→ **TASK PROMPT**
Once you have read the data below, print all of it exactly.

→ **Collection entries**
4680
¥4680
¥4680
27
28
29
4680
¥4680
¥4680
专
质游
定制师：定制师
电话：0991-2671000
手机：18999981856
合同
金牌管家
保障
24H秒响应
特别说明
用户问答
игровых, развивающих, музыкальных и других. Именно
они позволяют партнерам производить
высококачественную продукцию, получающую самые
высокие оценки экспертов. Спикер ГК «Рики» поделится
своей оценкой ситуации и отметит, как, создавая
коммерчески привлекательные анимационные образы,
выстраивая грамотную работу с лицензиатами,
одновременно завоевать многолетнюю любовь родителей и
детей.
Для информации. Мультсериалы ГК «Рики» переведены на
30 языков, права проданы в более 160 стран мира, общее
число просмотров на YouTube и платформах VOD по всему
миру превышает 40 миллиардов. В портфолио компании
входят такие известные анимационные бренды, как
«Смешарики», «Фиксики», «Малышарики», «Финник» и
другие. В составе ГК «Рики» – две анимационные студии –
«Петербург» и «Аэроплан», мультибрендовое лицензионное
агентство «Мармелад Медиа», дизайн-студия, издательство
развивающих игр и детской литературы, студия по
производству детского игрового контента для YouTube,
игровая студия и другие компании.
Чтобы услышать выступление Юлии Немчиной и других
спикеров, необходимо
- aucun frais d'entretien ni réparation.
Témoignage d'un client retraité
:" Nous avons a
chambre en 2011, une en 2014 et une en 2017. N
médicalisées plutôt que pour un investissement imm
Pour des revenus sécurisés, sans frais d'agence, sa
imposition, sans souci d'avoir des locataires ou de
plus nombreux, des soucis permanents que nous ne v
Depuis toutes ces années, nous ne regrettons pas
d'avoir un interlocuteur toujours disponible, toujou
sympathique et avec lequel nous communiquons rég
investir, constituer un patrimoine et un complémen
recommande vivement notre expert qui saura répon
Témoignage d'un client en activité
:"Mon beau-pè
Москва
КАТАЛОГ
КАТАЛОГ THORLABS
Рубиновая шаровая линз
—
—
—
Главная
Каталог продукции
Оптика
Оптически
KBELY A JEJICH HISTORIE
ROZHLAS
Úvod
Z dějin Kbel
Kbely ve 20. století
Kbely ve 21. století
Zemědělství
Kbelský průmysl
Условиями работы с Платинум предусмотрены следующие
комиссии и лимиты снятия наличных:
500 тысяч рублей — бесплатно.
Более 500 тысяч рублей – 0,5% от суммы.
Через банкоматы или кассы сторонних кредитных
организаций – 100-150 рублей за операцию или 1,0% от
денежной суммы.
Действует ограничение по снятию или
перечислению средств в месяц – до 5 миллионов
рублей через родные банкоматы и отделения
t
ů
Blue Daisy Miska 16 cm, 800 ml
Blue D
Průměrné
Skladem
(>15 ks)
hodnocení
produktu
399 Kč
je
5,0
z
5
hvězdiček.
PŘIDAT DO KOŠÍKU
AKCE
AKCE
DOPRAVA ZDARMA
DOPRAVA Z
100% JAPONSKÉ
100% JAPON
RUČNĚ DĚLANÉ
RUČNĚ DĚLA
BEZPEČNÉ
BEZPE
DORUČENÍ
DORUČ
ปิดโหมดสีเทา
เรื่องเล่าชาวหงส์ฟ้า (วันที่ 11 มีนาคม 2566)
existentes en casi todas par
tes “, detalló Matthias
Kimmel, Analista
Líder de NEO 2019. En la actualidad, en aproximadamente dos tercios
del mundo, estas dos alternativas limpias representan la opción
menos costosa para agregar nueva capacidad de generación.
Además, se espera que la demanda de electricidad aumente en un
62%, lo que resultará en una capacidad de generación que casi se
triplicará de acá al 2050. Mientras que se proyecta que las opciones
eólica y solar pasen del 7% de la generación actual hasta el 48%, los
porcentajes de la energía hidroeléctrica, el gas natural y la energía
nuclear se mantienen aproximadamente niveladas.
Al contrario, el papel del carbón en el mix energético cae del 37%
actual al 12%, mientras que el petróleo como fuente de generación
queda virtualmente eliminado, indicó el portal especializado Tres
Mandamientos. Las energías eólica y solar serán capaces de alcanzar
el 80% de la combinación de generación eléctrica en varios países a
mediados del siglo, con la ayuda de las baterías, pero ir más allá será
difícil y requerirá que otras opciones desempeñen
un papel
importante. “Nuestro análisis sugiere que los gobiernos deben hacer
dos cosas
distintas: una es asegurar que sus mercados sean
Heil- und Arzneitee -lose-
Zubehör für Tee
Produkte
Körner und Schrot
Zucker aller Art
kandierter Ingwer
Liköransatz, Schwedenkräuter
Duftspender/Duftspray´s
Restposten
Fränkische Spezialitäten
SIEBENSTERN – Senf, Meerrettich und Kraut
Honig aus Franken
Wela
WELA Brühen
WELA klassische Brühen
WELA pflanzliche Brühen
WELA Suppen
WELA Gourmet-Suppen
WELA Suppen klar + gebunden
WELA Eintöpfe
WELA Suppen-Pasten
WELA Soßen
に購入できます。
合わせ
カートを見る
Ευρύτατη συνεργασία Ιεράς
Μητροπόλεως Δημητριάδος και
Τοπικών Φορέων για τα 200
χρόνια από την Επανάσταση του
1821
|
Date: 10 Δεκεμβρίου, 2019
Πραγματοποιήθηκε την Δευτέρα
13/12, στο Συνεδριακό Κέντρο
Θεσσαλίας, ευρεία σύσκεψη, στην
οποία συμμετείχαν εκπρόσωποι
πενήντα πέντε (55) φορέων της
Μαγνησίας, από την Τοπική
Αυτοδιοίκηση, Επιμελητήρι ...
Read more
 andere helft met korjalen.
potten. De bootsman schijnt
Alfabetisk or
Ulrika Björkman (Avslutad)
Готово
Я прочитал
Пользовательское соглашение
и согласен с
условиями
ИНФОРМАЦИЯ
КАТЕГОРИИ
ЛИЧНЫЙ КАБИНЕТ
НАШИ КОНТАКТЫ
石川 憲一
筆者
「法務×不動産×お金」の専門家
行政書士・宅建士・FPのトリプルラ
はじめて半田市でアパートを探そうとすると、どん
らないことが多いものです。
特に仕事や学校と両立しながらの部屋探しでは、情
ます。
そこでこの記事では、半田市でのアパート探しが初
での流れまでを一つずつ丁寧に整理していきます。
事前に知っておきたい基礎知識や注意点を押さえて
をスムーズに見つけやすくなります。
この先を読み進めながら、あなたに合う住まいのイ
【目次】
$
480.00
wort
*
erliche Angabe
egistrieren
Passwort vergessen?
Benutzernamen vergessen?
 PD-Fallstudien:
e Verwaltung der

→ **WRITTEN ANSWER**
4680
¥4680
¥4680
27
28
29
4680
¥4680
¥4680
专
质游
定制师：定制师
电话：0991-2671000
手机：18999981856
合同
金牌管家
保障
24H秒响应
特别说明
用户问答
игровых, развивающих, музыкальных и других. Именно
они позволяют партнерам производить
высококачественную продукцию, получающую самые
высокие оценки экспертов. Спикер ГК «Рики» поделится
своей оценкой ситуации и отметит, как, создавая
коммерчески привлекательные анимационные образы,
выстраивая грамотную работу с лицензиатами,
одновременно завоевать многолетнюю любовь родителей и
детей.
Для информации. Мультсериалы ГК «Рики» переведены на
30 языков, права проданы в более 160 стран мира, общее
число просмотров на YouTube и платформах VOD по всему
миру превышает 40 миллиардов. В портфолио компании
входят такие известные анимационные бренды, как
«Смешарики», «Фиксики», «Малышарики», «Финник» и
другие. В составе ГК «Рики» – две анимационные студии –
«Петербург» и «Аэроплан», мультибрендовое лицензионное
агентство «Мармелад Медиа», дизайн-студия, издательство
развивающих игр и детской литературы, студия по
производству детского игрового контента для YouTube,
игровая студия и другие компании.
Чтобы услышать выступление Юлии Немчиной и других
спикеров, необходимо
- aucun frais d'entretien ni réparation.
Témoignage d'un client retraité
:" Nous avons a
chambre en 2011, une en 2014 et une en 2017. N
médicalisées plutôt que pour un investissement imm
Pour des revenus sécurisés, sans frais d'agence, sa
imposition, sans souci d'avoir des locataires ou de
plus nombreux, des soucis permanents que nous ne v
Depuis toutes ces années, nous ne regrettons pas
d'avoir un interlocuteur toujours disponible, toujou
sympathique et avec lequel nous communiquons rég
investir, constituer un patrimoine et un complémen
recommande vivement notre expert qui saura répon
Témoignage d'un client en activité
:"Mon beau-pè
Москва
КАТАЛОГ
КАТАЛОГ THORLABS
Рубиновая шаровая линз
—
—
—
Главная
Каталог продукции
Оптика
Оптически
KBELY A JEJICH HISTORIE
ROZHLAS
Úvod
Z dějin Kbel
Kbely ve 20. století
Kbely ve 21. století
Zemědělství
Kbelský průmysl
Условиями работы с Платинум предусмотрены следующие
комиссии и лимиты снятия наличных:
500 тысяч рублей — бесплатно.
Более 500 тысяч рублей – 0,5% от суммы.
Через банкоматы или кассы сторонних кредитных
организаций – 100-150 рублей за операцию или 1,0% от
денежной суммы.
Действует ограничение по снятию или
перечислению средств в месяц – до 5 миллионов
рублей через родные банкоматы и отделения
t
ů
Blue Daisy Miska 16 cm, 800 ml
Blue D
Průměrné
Skladem
(>15 ks)
hodnocení
produktu
399 Kč
je
5,0
z
5
hvězdiček.
PŘIDAT DO KOŠÍKU
AKCE
AKCE
DOPRAVA ZDARMA
DOPRAVA Z
100% JAPONSKÉ
100% JAPON
RUČNĚ DĚLANÉ
RUČNĚ DĚLA
BEZPEČNÉ
BEZPE
DORUČENÍ
DORUČ
ปิดโหมดสีเทา
เรื่องเล่าชาวหงส์ฟ้า (วันที่ 11 มีนาคม 2566)
existentes en casi todas par
tes “, detalló Matthias
Kimmel, Analista
Líder de NEO 2019. En la actualidad, en aproximadamente dos tercios
del mundo, estas dos alternativas limpias representan la opción
menos costosa para agregar nueva capacidad de generación.
Además, se espera que la demanda de electricidad aumente en un
62%, lo que resultará en una capacidad de generación que casi se
triplicará de acá al 2050. Mientras que se proyecta que las opciones
eólica y solar pasen del 7% de la generación actual hasta el 48%, los
porcentajes de la energía hidroeléctrica, el gas natural y la energía
nuclear se mantienen aproximadamente niveladas.
Al contrario, el papel del carbón en el mix energético cae del 37%
actual al 12%, mientras que el petróleo como fuente de generación
queda virtualmente eliminado, indicó el portal especializado Tres
Mandamientos. Las energías eólica y solar serán capaces de alcanzar
el 80% de la combinación de generación eléctrica en varios países a
mediados del siglo, con la ayuda de las baterías, pero ir más allá será
difícil y requerirá que otras opciones desempeñen
un papel
importante. “Nuestro análisis sugiere que los gobiernos deben hacer
dos cosas
distintas: una es asegurar que sus mercados sean
Heil- und Arzneitee -lose-
Zubehör für Tee
Produkte
Körner und Schrot
Zucker aller Art
kandierter Ingwer
Liköransatz, Schwedenkräuter
Duftspender/Duftspray´s
Restposten
Fränkische Spezialitäten
SIEBENSTERN – Senf, Meerrettich und Kraut
Honig aus Franken
Wela
WELA Brühen
WELA klassische Brühen
WELA pflanzliche Brühen
WELA Suppen
WELA Gourmet-Suppen
WELA Suppen klar + gebunden
WELA Eintöpfe
WELA Suppen-Pasten
WELA Soßen
に購入できます。
合わせ
カートを見る
Ευρύτατη συνεργασία Ιεράς
Μητροπόλεως Δημητριάδος και
Τοπικών Φορέων για τα 200
χρόνια από την Επανάσταση του
1821
|
Date: 10 Δεκεμβρίου, 2019
Πραγματοποιήθηκε την Δευτέρα
13/12, στο Συνεδριακό Κέντρο
Θεσσαλίας, ευρεία σύσκεψη, στην
οποία συμμετείχαν εκπρόσωποι
πενήντα πέντε (55) φορέων της
Μαγνησίας, από την Τοπική
Αυτοδιοίκηση, Επιμελητήρι ...
Read more
 andere helft met korjalen.
potten. De bootsman schijnt
Alfabetisk or
Ulrika Björkman (Avslutad)
Готово
Я прочитал
Пользовательское соглашение
и согласен с
условиями
ИНФОРМАЦИЯ
КАТЕГОРИИ
ЛИЧНЫЙ КАБИНЕТ
НАШИ КОНТАКТЫ
石川 憲一
筆者
「法務×不動産×お金」の専門家
行政書士・宅建士・FPのトリプルラ
はじめて半田市でアパートを探そうとすると、どん
らないことが多いものです。
特に仕事や学校と両立しながらの部屋探しでは、情
ます。
そこでこの記事では、半田市でのアパート探しが初
での流れまでを一つずつ丁寧に整理していきます。
事前に知っておきたい基礎知識や注意点を押さえて
をスムーズに見つけやすくなります。
この先を読み進めながら、あなたに合う住まいのイ
【目次】
$
480.00
wort
*
erliche Angabe
egistrieren
Passwort vergessen?
Benutzernamen vergessen?
 PD-Fallstudien:
e Verwaltung der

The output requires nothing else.